RIC 110 (Heraclea), LRBC 1913
DNIOVIANVSPFAVG - Diademed, draped and cuirassed bust left.
VOT/V/MVLT/X Exe: HERACA - Wreath, legend within.
Flavius Iovianus,
anglicized to Jovian, (331 17
February 364) was a
soldier elected
Roman Emperor by the army on 27 June
363 upon the death of Emperor
Julian the Apostate during his
Sassanid campaign. Jovian reestablished
Christianity as the favored religion of
the Empire.
Rise
to power
Jovian was born at
Singidunum (today
Belgrade,
Serbia) in 331, son of (Flavius?)
Varronianus, the commander of
Constantius II's imperial bodyguards
(comes domesticorum). He also joined the guards, and by 363 had risen to
the same command that his father had once held. In this capacity, Jovian
accompanied the Roman Emperor
Julian on the Mesopotamian campaign of
the same year against
Shapur II, the
Sassanid king. After a small but
decisive engagement the Roman army was forced to retreat from the
numerically superior Persian force. Julian was mortally wounded during
the retreat and died on 26 June 363. The next day, after the aged
Saturninius Secundus Salutius,
praetorian prefect of the Orient,
declined the purple, the choice of the army fell upon Jovian. His
election caused considerable surprise, and it is suggested by
Ammianus Marcellinus that he was
wrongly identified with another Jovianus, chief notary (primicerius
notariorum), whose name also had been put forward, or that during the
acclamations the soldiers mistook the name Jovianus for Julianus, and
imagined that the latter had recovered from his illness.
Restoration
of Christianity
Jovian, a
Christian, reestablished
Christianity as the favoured religion
of the
Roman Empire ending the brief revival
of paganism under his predecessor Julian. Upon arriving at Antioch, he
revoked the edicts of Julian against the Christians. The
Labarum of
Constantine the Great again became the
standard of the army. He issued an edict of toleration, to the effect
that, while the exercise of magical rites would be punished, his
subjects should enjoy full liberty of conscience.

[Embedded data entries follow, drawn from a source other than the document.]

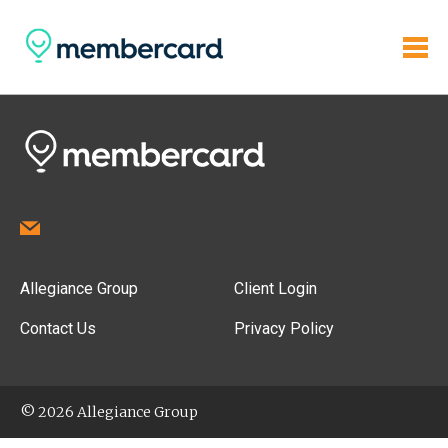
Allegiance Group
Client Login
Contact Us
Privacy Policy
© 2026 Allegiance Group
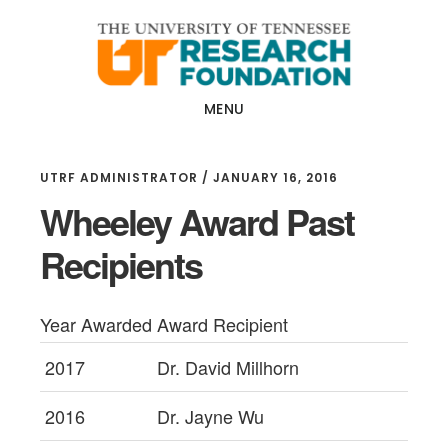
Skip
Skip
to
to
main
footer
content
MENU
UTRF ADMINISTRATOR
/
JANUARY 16, 2016
Wheeley Award Past
Recipients
Year Awarded
Award Recipient
2017
Dr. David Millhorn
2016
Dr. Jayne Wu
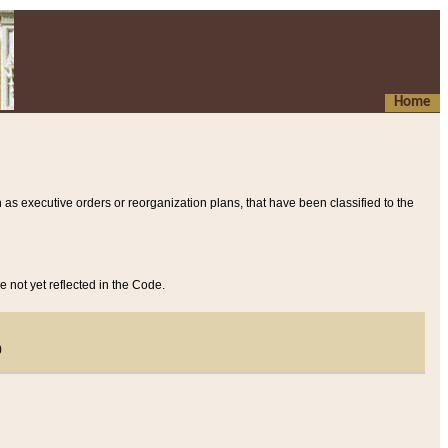
Home
 as executive orders or reorganization plans, that have been classified to the
e not yet reflected in the Code.
)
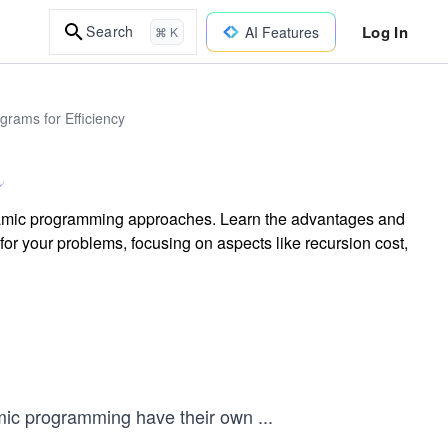
Log In
Search
AI Features
⌘ K
rams for Efficiency
namic programming approaches. Learn the advantages and
or your problems, focusing on aspects like recursion cost,
ic programming have their own
...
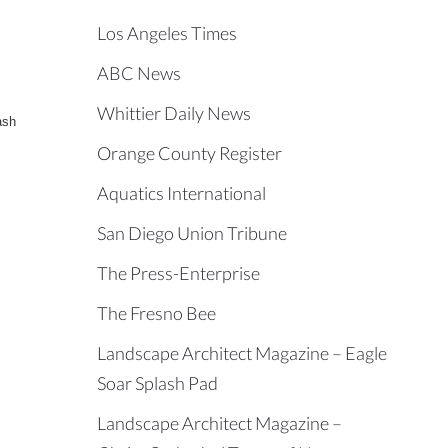
Los Angeles Times
ABC News
Whittier Daily News
ash
Orange County Register
Aquatics International
San Diego Union Tribune
The Press-Enterprise
The Fresno Bee
Landscape Architect Magazine – Eagle
Soar Splash Pad
Landscape Architect Magazine –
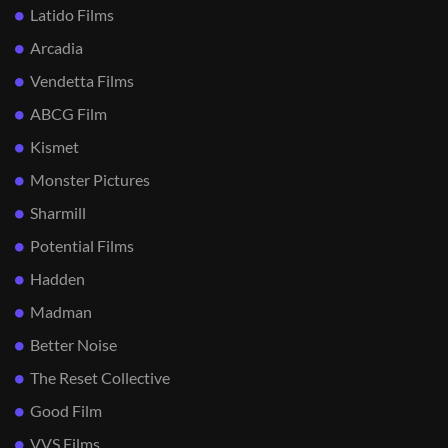
Latido Films
Arcadia
Vendetta Films
ABCG Film
Kismet
Monster Pictures
Sharmill
Potential Films
Hadden
Madman
Better Noise
The Reset Collective
Good Film
VVS Films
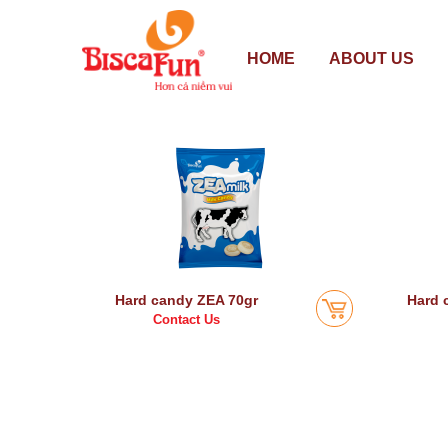
HOME
ABOUT US
Hard candy ZEA 70gr
Hard 
Contact Us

However, in 363 he issued an edict ordering the
Library of Antioch to be
burnt down, and another on 11 September
subjecting the worship of ancestral gods to the
death penalty, which, on 23 December,
he also applied to participation in any pagan ceremony (even private
ones). Jovian entertained a great regard for
Athanasius, whom he reinstated on the
archiepiscopal throne, desiring him to draw up a statement of the
Orthodox faith. In
Syriac literature Jovian became the
hero of a Christian romance. From Jovian's reign until the 15th century
Christianity remained the dominant religion of both the Western and
Eastern Roman Empires, until the fall of
Constantinople to the
Turks in 1453.
Rule
Jovian continued the retreat begun by Julian, and,
continually harassed by the Persians, succeeded in reaching the banks of
the Tigris, where Jovian, deep inside Sassanid territory, was forced to
sue for a peace treaty on humiliatingly unfavourable terms. In exchange
for his safety, he agreed to withdraw from the five
Roman provinces conquered by
Galerius in 298, east of the Tigris,
that
Diocletian had annexed and allow the
Persians to occupy the fortresses of
Nisibis, Castra Maurorum and
Singara. The Romans also surrendered
their interests in the
Kingdom of Armenia to the Persians and
the Christian king of Armenia,
Arshak II, was to stay neutral in
future conflicts between the two empires, and was forced to cede part of
his kingdom to Shapur. The treaty was widely seen as a disgrace and
Jovian rapidly lost popularity.
After arriving at Antioch, Jovian decided to rush to
Constantinople to consolidate his political position there.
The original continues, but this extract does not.